It's not my job to try and convince someone to see it the way I do. It's my job to witness to what God's done in my life. And that's all I'm called to do. The rest is in God's hands. So I don't really get too worried about labeling people. But what did I say? What I say?
[00:24:05] Speaker B: The brave honesty.
[00:24:07] Speaker C: Oh, the brave honesty. I get that as humans we want some level of certainty. And I would argue God gives some of that sense of certainty to us. But I do think a lot of the hypocrisy in churches, sometimes a lot of the people who are leaving deconstructing because they say it doesn't line up. I think it's because too often church is not an environment where you can be honest and you can say, hey, what about this?
And if you do, suddenly you're on the outs or you're looked at differently. And so for people who said, you know what? Because I know for some people who deconstructed, it meant they lost a whole social group. They had to reinvent their whole social life for a job or that job or whatever. And so I think if the church had more of that honesty, it would be a healthier place.

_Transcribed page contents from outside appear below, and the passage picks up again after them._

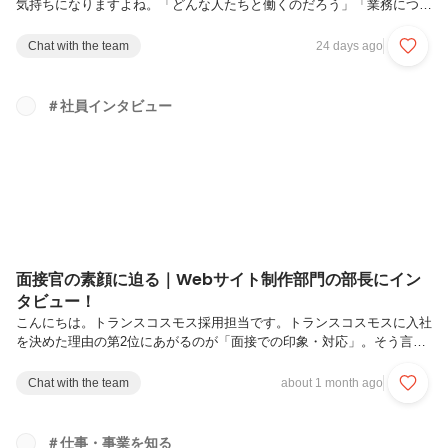
気持ちになりますよね。「どんな人たちと働くのだろう」「業務につい
ていけるかな」「チームの雰囲気になじめるだろうか」ー転職される
方々のこうした不安を少しでも軽減し、スムーズにご活躍いただけるよ
Chat with the team
24 days ago
う、中途入社者全員にオンボーディングプログラムを実施しています。
このプログラムは単なる初期研修ではなく、組織にいち早くなじみ成長
できる土壌をつくることを目的にした取組みです。今回はこのオンボー
＃社員インタビュー
ディングプログラムについて詳しくご説明していきます！入社前に仲間
と出会う同期会当社のオンボーディングプログラムは入社前から始まり
ます。同じタイミング...
面接官の素顔に迫る｜Webサイト制作部門の部長にイン
タビュー！
こんにちは。トランスコスモス採用担当です。トランスコスモスに入社
を決めた理由の第2位にあがるのが「面接での印象・対応」。そう言っ
ていただけてうれしい反面、面接でしか面接官の魅力をお伝えできない
のはもったいない……！という思いがあり、「面接官インタビュー」と
Chat with the team
about 1 month ago
してシリーズ化してお届けすることにしました。第3弾になる今回は、
Webサイト制作部門の面接官を担当している太田さんに直撃！キャリア
の変遷や仕事で大事にしていることなど、パーソナルな部分も含めて深
＃仕事・事業を知る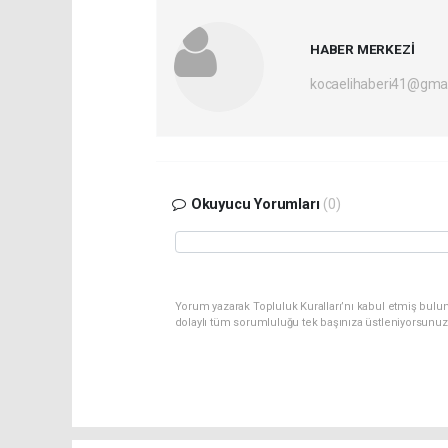
HABER MERKEZİ
kocaelihaberi41@gma
Okuyucu Yorumları
(0)
Yorum yazarak Topluluk Kuralları’nı kabul etmiş bulu
dolaylı tüm sorumluluğu tek başınıza üstleniyorsunuz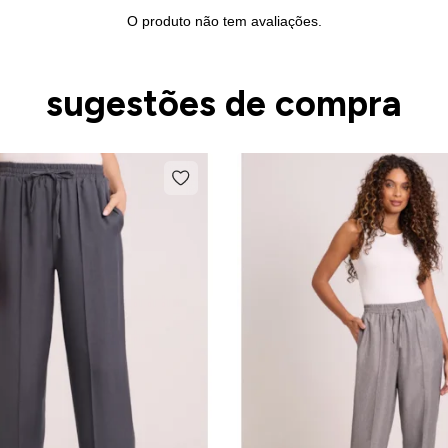
O produto não tem avaliações.
sugestões de compra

[00:24:57] Speaker B: Yeah.
[00:24:58] Speaker A: We did an episode with Sean Beatty where we talked to a pastor in town about hypocrisy, and we really dug into what that is. Exactly. And I think one of the conclusions we came to was that it's a misunderstanding of what it is to be a human, which is humans by nature are flawed and they're gonna make mistakes. And the perception that people in any kind of position, even in church positions, are going to live a life of, like, complete and perfect integrity is just about impossible. But I guess what my question would be for you is what does a church look like that could facilitate brave honesty? Because.

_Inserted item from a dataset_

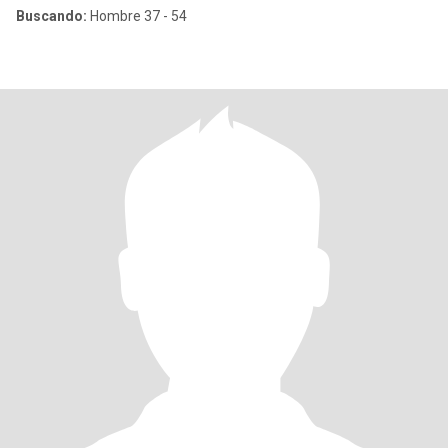
Buscando:
Hombre 37 - 54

And I'm not a pastor. Dustin is. I'd be curious his perspective, too, which is if a lot of people are having brave honesty, that can cause a lot of friction and instability in an environment where you're trying to shepherd people together.

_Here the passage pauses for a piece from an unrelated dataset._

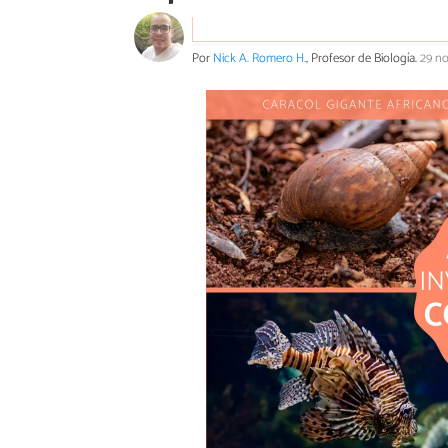
Por
Nick A. Romero H.
, Profesor de Biología.
29 n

And so how does a sinner hold where you have a lot of people that are sharing potentially conflictual ideas about faith and you're trying to propagate that faith in that same environment. So I guess I don't know what that looks like. So I'd be curious both of your perspectives on what that would look like.
[00:26:10] Speaker C: No, that's a good question. And this is the other side of the brave honesty. We also live in a Western culture.
[00:26:17] Speaker B: Yeah.
[00:26:18] Speaker C: Which prioritizes the individual above everything else you mentioned. Or Africa earlier. Some Africans, they're identified by their tribe, their family, and then them.
And I'm not saying one's good or bad, but it's just even so we. So sometimes, my way, y' all have to agree. There are times when all of us have to say, if I'm going to be part of this community, I do have to. There's a tension there between the individual and the community, and I don't think that's often acknowledged on conservative or progressive sides. We live with tensions, and part of the fighting is we never acknowledge that there's tensions that we have to wrestle with.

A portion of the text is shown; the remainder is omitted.